Document layout analysis data
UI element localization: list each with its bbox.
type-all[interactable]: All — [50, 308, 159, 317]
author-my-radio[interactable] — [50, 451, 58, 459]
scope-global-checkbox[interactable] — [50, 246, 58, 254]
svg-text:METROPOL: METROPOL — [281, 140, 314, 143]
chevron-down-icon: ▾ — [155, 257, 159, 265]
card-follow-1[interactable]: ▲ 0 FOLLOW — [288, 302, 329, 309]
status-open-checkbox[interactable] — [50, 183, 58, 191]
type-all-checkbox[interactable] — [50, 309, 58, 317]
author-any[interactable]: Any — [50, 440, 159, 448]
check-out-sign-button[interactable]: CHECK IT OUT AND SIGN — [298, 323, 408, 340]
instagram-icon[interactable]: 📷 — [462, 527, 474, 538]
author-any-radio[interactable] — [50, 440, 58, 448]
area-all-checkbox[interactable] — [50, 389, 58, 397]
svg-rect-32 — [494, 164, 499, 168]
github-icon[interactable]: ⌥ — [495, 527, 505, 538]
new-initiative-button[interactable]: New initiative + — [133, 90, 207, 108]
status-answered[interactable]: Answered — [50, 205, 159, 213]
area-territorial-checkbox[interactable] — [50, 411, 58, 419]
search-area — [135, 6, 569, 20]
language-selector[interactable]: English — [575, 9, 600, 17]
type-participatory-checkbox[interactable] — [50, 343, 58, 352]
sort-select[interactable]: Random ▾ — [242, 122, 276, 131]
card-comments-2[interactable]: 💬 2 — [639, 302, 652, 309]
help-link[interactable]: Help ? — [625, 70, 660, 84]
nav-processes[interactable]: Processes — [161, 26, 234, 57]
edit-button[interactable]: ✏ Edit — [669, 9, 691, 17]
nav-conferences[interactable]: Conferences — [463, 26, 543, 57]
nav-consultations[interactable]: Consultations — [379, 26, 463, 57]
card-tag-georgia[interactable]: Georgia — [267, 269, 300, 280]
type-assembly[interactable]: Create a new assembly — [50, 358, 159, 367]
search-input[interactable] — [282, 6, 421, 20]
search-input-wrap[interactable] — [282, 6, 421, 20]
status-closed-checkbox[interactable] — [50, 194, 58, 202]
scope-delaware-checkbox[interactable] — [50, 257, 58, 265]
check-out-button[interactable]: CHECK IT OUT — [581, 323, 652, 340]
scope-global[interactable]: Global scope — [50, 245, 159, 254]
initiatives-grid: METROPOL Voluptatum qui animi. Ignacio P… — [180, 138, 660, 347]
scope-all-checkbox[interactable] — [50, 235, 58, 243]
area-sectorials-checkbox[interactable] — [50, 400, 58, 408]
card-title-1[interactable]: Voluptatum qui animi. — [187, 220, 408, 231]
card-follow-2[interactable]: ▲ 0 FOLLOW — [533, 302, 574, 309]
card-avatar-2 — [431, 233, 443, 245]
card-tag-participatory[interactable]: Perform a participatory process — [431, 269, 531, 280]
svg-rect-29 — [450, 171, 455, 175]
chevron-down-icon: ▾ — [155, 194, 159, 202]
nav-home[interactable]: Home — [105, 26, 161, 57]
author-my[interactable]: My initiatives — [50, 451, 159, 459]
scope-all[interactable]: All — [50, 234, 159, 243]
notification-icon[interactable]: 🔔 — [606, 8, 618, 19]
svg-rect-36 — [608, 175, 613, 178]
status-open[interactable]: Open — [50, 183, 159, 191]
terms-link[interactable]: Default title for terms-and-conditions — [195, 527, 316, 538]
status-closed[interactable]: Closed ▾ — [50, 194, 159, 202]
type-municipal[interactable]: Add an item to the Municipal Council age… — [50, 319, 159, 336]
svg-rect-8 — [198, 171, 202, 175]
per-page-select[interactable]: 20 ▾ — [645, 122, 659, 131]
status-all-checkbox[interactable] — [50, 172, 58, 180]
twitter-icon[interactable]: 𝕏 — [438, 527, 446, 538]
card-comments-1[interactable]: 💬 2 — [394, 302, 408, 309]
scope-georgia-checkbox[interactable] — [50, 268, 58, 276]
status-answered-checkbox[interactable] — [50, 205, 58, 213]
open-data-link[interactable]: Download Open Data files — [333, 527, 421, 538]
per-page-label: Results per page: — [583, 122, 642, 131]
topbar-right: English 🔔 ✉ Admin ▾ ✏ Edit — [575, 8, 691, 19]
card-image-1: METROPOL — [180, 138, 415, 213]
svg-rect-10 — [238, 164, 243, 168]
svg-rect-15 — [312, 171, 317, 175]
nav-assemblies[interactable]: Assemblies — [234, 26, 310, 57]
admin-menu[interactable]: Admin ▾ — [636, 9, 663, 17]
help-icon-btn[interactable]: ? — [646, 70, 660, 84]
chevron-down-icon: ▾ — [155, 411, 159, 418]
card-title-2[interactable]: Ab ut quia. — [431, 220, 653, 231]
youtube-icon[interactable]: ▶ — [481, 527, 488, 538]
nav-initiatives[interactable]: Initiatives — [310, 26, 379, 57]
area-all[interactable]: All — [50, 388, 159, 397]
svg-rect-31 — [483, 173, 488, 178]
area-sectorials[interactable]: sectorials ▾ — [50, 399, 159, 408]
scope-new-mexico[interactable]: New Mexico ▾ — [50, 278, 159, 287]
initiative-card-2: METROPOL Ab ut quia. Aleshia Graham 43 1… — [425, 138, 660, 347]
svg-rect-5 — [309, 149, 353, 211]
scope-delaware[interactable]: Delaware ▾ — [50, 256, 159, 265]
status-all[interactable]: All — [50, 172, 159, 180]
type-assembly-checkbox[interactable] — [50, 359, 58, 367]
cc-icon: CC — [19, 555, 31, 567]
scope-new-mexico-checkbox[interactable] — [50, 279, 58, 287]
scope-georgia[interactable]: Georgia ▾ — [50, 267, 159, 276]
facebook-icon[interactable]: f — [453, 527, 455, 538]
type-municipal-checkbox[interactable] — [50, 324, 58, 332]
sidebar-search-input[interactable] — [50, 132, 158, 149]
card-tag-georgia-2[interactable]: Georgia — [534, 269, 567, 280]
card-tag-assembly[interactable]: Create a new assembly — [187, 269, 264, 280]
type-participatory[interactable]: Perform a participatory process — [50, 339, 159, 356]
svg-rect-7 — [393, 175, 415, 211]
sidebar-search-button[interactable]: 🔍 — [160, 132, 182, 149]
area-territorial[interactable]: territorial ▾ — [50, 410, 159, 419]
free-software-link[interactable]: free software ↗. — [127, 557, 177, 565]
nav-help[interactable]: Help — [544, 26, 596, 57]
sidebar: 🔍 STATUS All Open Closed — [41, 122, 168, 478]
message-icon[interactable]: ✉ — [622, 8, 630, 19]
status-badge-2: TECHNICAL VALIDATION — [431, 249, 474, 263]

--

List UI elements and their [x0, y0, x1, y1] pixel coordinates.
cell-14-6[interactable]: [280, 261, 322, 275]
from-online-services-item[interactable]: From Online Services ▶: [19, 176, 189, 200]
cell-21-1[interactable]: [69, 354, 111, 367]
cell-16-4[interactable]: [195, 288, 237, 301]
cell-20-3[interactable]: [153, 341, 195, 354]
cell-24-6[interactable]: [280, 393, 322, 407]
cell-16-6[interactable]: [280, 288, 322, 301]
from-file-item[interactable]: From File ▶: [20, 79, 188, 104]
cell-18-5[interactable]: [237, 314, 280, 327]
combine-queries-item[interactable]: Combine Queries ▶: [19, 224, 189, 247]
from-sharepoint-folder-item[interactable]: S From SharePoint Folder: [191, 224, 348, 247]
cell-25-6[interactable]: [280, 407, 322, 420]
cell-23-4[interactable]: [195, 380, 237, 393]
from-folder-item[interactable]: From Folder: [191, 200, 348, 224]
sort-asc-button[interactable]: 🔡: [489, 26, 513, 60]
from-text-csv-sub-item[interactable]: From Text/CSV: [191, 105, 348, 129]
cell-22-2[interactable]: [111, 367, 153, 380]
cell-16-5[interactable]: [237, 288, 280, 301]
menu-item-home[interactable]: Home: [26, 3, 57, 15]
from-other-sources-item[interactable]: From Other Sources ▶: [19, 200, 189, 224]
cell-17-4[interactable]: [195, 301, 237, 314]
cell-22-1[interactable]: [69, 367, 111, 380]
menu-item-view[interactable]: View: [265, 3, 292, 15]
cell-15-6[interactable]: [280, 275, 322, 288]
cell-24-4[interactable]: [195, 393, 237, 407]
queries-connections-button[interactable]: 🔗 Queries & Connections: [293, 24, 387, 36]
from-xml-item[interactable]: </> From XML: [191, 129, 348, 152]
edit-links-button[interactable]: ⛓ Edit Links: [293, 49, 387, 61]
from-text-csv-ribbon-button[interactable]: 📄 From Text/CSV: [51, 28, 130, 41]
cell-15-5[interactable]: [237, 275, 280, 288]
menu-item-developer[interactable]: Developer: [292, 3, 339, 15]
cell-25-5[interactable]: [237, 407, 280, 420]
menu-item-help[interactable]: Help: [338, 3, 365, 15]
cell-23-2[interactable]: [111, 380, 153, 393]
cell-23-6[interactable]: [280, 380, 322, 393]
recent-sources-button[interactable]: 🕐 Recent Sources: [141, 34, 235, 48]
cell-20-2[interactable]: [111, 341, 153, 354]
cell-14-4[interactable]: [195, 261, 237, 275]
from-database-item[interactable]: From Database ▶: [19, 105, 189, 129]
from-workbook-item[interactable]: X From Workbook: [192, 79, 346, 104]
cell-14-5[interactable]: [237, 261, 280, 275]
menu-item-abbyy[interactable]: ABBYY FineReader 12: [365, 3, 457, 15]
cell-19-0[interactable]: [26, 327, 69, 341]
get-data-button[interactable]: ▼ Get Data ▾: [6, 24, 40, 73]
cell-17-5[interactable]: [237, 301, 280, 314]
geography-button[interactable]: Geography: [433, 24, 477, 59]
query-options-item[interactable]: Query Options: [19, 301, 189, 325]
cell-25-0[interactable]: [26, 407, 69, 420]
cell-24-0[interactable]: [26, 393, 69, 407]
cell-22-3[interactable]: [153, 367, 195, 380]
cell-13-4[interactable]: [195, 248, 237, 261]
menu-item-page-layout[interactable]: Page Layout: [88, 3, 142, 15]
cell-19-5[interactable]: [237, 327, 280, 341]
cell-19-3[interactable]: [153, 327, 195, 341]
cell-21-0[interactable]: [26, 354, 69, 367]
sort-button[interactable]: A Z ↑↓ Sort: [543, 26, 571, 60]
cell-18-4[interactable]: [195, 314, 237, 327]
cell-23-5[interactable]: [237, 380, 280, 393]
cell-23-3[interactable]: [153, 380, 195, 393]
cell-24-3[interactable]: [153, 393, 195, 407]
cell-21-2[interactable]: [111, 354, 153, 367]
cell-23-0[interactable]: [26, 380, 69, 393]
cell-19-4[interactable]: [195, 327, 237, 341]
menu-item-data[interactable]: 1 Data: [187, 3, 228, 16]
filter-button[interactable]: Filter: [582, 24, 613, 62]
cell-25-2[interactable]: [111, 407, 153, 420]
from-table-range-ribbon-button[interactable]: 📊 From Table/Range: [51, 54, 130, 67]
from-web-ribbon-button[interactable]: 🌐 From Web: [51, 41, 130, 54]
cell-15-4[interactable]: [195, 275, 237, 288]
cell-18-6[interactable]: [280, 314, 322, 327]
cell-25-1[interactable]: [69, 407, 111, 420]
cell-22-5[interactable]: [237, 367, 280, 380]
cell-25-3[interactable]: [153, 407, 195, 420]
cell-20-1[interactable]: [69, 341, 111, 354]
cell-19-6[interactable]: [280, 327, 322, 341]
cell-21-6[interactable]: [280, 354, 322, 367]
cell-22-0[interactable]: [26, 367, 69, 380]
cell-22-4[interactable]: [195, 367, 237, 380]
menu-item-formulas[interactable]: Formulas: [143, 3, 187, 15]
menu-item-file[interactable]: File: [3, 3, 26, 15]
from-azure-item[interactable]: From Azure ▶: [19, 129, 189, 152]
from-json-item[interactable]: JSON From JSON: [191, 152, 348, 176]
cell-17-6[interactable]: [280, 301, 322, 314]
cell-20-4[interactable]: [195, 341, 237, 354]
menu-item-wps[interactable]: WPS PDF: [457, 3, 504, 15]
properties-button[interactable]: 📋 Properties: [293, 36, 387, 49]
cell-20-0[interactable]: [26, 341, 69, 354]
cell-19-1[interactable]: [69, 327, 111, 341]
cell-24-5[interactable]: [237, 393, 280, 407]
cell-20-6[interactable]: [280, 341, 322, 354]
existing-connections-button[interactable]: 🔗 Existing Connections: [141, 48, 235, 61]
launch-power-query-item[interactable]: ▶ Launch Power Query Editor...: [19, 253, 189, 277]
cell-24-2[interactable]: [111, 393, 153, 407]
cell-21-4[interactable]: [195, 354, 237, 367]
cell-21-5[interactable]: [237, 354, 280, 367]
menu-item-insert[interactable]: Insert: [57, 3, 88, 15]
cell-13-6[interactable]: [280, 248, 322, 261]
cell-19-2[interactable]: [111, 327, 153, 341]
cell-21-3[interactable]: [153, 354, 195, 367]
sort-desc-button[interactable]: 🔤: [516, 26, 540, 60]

---

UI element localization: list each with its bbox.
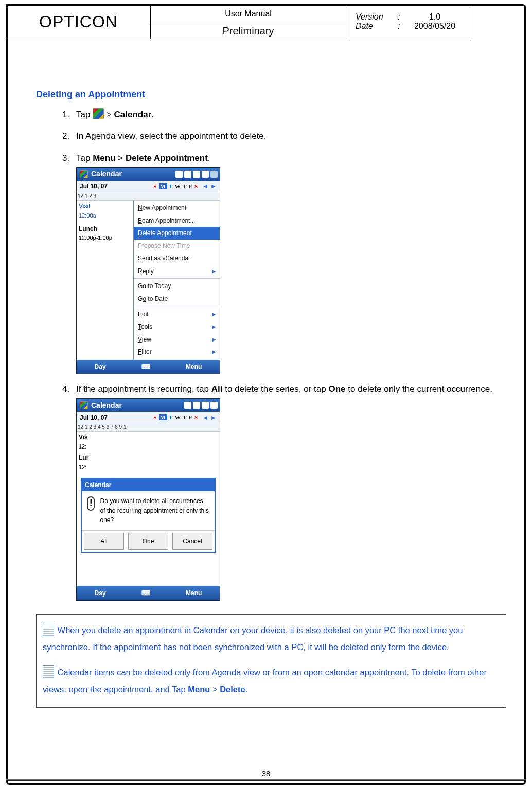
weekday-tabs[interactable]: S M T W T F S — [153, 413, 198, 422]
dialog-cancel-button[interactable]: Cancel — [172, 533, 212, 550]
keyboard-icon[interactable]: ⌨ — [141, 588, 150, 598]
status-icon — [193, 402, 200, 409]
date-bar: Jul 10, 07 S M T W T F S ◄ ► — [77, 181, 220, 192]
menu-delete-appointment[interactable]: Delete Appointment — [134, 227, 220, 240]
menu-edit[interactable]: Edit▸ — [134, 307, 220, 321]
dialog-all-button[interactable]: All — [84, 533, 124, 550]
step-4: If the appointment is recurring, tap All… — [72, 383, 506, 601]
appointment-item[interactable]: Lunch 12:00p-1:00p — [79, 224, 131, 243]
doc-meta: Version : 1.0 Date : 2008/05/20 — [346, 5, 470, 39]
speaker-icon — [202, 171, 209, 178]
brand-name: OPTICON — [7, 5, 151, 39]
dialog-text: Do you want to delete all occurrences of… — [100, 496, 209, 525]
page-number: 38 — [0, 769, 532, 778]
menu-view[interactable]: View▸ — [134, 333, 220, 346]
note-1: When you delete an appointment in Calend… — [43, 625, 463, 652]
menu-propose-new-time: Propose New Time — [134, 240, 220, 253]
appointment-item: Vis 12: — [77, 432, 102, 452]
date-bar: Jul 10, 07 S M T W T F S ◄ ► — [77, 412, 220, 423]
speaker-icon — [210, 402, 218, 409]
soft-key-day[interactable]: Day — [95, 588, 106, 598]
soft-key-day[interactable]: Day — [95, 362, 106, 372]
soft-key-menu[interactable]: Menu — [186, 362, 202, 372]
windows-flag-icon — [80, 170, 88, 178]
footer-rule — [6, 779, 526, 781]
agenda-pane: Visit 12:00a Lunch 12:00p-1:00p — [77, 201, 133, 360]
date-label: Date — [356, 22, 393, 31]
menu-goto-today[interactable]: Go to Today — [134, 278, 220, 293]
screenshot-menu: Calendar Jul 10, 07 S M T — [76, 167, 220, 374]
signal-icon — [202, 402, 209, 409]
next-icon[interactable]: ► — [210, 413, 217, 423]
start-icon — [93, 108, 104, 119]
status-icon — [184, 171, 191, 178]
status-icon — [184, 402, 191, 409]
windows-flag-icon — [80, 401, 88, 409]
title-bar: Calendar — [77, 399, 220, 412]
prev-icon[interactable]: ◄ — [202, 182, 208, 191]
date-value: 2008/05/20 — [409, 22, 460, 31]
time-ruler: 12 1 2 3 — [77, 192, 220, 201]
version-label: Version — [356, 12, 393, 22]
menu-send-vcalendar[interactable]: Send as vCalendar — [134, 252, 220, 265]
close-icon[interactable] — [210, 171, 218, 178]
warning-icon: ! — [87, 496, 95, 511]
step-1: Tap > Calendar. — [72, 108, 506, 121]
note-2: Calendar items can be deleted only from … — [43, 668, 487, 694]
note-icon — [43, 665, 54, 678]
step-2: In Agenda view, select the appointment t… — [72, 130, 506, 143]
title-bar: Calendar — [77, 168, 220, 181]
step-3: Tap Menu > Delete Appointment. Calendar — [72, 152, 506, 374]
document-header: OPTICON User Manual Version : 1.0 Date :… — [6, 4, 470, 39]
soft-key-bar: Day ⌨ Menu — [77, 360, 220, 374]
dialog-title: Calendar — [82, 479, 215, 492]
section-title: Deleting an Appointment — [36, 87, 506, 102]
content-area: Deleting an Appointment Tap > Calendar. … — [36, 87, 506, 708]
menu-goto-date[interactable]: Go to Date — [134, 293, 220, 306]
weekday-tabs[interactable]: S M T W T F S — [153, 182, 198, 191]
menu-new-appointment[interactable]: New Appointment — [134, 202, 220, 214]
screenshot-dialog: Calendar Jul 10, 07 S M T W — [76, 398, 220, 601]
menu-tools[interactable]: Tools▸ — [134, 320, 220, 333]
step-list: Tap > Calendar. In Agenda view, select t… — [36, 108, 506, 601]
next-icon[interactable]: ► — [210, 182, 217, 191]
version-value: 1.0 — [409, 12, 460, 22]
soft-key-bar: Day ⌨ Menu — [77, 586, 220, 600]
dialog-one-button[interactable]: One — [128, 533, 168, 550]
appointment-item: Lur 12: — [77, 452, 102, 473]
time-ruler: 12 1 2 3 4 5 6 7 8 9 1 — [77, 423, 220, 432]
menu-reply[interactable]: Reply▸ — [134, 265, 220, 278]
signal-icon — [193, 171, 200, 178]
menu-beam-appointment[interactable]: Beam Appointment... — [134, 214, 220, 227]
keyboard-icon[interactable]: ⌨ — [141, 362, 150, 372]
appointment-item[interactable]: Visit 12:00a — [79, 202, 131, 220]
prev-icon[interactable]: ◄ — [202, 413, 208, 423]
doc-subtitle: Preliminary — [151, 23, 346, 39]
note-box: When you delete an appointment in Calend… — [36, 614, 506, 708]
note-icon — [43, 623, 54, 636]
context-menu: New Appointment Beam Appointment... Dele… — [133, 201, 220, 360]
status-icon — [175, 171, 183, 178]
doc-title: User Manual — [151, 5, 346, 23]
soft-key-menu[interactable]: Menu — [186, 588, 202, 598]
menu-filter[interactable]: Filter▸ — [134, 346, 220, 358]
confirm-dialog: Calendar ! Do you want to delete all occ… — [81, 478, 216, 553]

• _What you should do_
Using the records, find how many lines include the string "Voluptatum" and report that number alone.

• _Answer box_
2